* [Work instructions] Pull every line containing "Unlimited" from the entries.

* [Entries shown]
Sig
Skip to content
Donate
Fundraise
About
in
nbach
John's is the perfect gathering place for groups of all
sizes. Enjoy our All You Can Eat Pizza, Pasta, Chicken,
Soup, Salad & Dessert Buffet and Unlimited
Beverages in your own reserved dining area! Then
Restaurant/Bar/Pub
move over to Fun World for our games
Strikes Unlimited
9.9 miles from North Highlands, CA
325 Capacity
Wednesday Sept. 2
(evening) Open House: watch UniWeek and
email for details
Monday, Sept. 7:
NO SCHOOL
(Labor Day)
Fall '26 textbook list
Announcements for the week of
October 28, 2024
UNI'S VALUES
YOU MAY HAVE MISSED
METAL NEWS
...
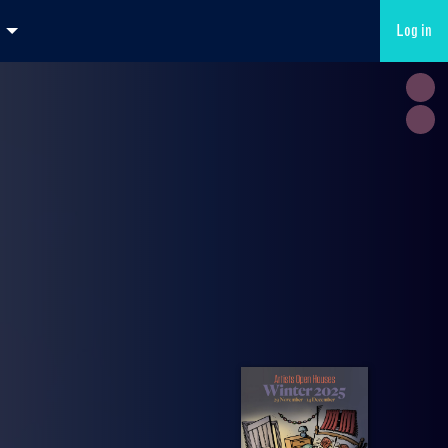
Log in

* [Solution to this problem]
Soup, Salad & Dessert Buffet and Unlimited
Strikes Unlimited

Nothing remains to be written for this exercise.